To the ears of John Thorpe, head of Saints Osmund and Andrew RC Primary in Bolton, there is nothing better than the sound of children playing happily. "I find it thoroughly uplifting," he says. But local residents do not always hear it that way. Over the years there have been regular gripes about playground noise, including one about excessively loud laughter. The school's "bellowing" PE teacher has also caused annoyance. So has the school bell.
But unlike Barlby Primary in North Yorkshire, where ball games were banned after complaints, Mr Thorpe refuses to compromise playtime. "It's an important part of a child's development," he says.
Instead, the school has staggered its breaks, re-designed the play area, and pointed the school bell upwards. These measures, and dialogue between the school and its neighbours, seem to have had the desired effect. "People appreciate that we've made an effort," he says.

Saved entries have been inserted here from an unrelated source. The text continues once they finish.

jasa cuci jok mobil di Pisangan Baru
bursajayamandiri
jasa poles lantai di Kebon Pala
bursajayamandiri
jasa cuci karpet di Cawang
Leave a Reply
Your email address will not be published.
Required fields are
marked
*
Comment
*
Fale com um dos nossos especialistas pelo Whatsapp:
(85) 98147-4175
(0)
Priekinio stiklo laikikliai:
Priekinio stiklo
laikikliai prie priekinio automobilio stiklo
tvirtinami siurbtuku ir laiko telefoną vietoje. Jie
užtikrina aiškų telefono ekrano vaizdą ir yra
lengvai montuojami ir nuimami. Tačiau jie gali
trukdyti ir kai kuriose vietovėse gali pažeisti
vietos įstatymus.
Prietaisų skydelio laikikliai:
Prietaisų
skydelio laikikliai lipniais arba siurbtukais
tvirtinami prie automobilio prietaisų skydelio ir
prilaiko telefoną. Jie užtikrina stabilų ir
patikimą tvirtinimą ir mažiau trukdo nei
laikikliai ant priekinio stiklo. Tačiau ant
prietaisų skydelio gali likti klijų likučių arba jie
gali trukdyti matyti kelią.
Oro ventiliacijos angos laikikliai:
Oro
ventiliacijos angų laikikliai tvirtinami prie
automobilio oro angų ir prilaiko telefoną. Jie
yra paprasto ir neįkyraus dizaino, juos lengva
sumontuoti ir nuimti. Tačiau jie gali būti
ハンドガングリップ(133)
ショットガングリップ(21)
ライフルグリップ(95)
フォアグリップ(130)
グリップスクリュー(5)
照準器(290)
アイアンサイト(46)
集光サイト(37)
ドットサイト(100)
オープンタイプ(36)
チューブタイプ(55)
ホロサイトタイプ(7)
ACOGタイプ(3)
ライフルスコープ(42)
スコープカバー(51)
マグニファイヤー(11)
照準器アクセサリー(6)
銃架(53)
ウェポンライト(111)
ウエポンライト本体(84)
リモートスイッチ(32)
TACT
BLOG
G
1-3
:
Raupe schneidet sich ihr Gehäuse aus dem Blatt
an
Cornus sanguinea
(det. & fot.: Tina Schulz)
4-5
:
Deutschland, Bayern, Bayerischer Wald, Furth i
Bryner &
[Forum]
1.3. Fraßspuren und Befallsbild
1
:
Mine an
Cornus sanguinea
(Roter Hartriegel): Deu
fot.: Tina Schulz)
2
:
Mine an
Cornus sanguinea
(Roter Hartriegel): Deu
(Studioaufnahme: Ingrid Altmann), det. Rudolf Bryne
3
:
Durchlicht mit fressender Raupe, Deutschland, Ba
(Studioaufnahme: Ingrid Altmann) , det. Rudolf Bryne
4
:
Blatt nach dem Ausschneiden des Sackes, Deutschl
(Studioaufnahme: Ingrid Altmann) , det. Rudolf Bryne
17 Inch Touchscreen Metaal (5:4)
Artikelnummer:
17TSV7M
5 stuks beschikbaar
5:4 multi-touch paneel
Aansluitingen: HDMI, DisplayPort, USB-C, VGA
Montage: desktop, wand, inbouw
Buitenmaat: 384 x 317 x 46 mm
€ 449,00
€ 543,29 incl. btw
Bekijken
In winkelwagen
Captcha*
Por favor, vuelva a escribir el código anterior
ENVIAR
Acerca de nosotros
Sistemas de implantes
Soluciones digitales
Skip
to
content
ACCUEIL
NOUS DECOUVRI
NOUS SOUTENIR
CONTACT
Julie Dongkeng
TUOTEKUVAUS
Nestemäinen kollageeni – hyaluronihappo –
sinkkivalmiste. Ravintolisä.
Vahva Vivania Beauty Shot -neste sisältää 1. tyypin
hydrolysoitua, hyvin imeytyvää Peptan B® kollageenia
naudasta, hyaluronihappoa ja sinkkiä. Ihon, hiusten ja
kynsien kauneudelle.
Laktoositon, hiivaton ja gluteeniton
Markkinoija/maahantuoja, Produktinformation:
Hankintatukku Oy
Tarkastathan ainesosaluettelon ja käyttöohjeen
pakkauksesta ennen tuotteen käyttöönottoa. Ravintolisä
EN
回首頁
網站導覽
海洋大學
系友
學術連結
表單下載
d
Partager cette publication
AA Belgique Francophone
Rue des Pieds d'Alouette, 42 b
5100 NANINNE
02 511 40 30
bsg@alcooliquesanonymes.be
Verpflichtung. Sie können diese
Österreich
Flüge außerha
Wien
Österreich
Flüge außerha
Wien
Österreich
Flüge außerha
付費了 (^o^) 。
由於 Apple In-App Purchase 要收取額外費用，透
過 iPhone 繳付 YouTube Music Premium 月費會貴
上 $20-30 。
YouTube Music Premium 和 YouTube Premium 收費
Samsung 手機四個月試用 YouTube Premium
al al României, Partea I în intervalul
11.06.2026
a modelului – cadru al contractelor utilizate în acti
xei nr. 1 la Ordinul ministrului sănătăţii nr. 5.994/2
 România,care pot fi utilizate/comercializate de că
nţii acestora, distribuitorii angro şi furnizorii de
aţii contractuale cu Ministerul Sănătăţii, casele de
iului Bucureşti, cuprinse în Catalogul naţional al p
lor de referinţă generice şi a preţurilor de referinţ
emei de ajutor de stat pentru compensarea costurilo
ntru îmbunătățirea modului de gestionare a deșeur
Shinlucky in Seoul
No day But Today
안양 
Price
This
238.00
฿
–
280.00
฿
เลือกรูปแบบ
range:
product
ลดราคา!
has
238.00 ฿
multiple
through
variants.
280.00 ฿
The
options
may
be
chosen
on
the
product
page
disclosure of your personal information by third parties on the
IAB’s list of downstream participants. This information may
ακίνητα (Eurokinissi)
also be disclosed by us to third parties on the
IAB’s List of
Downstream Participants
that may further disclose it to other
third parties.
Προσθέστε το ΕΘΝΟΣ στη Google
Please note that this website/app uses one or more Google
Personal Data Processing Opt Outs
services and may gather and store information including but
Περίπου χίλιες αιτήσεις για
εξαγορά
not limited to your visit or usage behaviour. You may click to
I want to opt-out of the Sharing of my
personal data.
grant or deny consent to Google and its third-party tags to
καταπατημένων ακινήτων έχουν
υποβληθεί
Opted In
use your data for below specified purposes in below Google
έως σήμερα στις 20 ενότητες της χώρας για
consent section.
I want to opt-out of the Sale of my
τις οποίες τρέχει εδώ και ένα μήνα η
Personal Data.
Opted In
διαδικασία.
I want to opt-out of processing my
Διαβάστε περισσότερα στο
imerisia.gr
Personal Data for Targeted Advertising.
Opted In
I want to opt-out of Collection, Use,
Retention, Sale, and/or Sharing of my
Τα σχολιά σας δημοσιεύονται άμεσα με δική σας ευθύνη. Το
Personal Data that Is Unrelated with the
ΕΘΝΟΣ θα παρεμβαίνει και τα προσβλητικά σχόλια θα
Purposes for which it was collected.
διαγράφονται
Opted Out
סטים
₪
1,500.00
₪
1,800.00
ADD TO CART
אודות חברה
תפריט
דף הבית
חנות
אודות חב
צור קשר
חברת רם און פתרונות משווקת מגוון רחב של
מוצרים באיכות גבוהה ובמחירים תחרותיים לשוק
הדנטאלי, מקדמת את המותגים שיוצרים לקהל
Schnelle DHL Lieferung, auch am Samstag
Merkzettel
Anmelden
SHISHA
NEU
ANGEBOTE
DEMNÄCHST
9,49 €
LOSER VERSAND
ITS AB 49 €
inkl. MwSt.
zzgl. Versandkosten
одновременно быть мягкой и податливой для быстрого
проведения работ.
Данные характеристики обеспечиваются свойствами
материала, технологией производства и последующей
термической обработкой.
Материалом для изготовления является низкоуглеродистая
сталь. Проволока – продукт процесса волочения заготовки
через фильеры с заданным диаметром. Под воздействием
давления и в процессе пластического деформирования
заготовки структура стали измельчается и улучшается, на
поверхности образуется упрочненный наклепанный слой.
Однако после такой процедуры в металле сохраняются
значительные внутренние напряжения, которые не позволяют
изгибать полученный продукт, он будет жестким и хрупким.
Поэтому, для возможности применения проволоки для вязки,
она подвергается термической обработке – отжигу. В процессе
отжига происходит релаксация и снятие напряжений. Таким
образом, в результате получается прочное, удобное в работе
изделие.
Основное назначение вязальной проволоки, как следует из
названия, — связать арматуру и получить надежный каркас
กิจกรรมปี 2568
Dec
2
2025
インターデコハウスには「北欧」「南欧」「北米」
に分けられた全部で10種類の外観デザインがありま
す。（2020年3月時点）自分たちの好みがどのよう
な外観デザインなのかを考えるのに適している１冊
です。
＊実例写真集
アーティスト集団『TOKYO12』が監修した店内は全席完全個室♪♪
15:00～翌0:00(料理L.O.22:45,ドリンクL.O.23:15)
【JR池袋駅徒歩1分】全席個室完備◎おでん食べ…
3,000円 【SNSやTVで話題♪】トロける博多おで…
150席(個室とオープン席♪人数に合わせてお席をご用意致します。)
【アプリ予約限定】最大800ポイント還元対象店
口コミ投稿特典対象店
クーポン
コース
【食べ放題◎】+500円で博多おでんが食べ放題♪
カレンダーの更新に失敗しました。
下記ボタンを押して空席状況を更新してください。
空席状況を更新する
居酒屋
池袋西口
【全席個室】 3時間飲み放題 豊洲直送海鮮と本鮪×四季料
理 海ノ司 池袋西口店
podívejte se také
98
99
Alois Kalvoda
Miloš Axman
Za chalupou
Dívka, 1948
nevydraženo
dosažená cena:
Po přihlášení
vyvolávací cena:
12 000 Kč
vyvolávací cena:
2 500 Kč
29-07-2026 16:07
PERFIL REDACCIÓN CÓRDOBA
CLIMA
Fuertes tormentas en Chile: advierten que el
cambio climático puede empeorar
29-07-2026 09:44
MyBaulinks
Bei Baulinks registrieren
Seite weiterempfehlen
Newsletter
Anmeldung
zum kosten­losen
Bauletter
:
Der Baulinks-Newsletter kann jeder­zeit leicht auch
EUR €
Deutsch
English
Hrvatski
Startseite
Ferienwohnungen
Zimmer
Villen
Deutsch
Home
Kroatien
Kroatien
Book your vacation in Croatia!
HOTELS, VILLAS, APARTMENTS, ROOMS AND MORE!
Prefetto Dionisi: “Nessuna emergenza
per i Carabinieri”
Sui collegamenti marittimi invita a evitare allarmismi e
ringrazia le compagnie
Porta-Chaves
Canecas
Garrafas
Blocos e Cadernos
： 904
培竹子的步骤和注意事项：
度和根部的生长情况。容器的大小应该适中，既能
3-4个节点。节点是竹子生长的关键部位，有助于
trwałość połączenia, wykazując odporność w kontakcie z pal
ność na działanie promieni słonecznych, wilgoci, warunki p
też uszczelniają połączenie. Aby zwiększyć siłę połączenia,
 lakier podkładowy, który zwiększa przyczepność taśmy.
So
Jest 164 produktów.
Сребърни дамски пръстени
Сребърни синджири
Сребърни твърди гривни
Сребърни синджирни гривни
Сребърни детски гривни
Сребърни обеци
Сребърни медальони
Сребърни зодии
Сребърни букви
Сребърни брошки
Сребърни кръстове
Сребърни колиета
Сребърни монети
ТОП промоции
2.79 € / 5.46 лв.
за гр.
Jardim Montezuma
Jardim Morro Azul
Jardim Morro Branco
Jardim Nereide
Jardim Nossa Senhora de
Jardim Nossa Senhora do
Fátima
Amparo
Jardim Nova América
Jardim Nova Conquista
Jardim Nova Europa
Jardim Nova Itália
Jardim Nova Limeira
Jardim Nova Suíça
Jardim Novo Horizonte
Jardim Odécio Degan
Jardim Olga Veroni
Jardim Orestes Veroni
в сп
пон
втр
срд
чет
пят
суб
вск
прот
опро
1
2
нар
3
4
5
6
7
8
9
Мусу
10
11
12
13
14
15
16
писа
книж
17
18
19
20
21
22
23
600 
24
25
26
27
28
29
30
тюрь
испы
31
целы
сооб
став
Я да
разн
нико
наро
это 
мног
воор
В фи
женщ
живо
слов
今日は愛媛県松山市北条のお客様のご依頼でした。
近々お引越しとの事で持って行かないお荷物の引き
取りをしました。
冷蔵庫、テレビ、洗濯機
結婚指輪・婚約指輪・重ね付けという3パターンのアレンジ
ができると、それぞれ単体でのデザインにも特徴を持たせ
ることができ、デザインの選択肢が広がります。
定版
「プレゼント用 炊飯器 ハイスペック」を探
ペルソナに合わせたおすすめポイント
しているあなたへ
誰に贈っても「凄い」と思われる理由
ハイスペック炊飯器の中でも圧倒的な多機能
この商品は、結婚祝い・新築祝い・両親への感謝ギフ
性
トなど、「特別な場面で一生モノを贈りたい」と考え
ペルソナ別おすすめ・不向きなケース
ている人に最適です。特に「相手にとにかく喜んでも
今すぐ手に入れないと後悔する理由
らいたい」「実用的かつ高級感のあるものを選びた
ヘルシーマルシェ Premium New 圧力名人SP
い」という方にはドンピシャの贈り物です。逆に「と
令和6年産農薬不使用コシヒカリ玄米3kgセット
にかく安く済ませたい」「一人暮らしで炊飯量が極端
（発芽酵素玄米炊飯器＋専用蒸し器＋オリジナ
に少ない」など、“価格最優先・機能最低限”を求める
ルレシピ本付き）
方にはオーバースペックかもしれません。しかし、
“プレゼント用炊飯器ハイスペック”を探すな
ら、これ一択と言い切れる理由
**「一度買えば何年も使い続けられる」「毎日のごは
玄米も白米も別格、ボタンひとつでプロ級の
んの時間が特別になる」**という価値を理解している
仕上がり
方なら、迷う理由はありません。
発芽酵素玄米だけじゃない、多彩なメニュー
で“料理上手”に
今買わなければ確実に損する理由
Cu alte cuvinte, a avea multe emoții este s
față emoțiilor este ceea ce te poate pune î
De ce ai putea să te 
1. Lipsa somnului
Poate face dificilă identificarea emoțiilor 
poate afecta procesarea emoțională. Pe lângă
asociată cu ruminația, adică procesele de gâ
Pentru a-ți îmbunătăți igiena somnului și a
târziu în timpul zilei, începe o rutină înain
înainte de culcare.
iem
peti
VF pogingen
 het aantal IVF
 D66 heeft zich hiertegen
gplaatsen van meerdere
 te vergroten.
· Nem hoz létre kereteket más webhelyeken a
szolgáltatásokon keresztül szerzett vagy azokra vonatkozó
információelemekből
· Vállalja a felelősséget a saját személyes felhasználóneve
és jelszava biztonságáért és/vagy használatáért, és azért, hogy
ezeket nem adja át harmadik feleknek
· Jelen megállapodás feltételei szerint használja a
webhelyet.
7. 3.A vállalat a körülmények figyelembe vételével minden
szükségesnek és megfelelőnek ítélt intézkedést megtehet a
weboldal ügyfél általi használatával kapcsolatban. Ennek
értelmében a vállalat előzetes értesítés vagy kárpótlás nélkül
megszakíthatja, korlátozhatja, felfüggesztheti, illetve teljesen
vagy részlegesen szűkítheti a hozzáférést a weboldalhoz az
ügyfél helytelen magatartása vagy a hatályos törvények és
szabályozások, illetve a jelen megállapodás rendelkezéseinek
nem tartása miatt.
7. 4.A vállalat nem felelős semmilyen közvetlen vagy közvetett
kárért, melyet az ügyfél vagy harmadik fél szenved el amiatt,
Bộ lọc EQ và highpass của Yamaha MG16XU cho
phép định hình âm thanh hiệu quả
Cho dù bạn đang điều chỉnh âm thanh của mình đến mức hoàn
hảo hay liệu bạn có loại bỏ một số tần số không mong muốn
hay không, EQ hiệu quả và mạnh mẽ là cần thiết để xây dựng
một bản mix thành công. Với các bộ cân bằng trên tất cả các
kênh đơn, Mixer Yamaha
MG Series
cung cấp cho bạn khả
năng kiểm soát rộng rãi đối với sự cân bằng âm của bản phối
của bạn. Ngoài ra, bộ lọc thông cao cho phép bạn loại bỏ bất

But these disputes are not always settled so amicably, in which case it falls to the local environmental health department to make a judgment. But how much disturbance is acceptable? The answer is far from clear. "Confusingly, there are several different British standards relating to acceptable noise limits," says Steve Garritt, of noise consultants Samp;D Garritt, the firm called in to measure decibel levels at Barlby Primary. "In any case, an environmental health officer isn't obliged to take account of those standards. There's a strong element of subjectivity."
Records suggest it is very rare for school noise to be deemed "a statutory nuisance". The fact that playground hubbub is restricted to set times usually counts in a school's favour, as does the fact that noise occurs during the day rather than at night.
There is also an unspoken feeling that if someone buys a house next to a school, they can hardly complain about the din. Noise concerns are taken more seriously when considering applications for new school buildings or plans to use facilities out of hours.
If a school does have to cut down on noise, one option is soundproof fencing. Typically two metres high and made from either wood, metal or plastic, an "acoustic fence" is completely solid, meaning there are no gaps for sound to pass through.
"It's far more effective than hedges, trees, or an ordinary fence," says Vincent Demarest, managing director of Buffalo Fence Ltd. "A few years ago we installed one round a school playing field in Oxfordshire, and both the school and the residents are very happy."
But while acoustic fencing will make a difference, noise can still travel over the top. Barlby Primary, for example, already has an acoustic fence, but that has not stopped neighbours complaining.
There is no way of predicting what kind or level of noise will cause annoyance. "Hearing is closely linked to our emotions," says Mr Garritt. "Different people respond to noise in very different ways." In other words, whether or not you get complaints probably has less to do with how raucous your playground is and more to do with how aurally sensitive - or downright grumpy - your immediate neighbours happen to be.
How to minimise disturbance
- Consider staggering break-time.
- Ensure there are playground seating areas where children can chat quietly.
- Have a designated ball-playing area as far as possible from adjoining houses.
- Install acoustic fencing around the perimeter. www.buffalo- fence.co.uk
- Hold regular meetings with residents.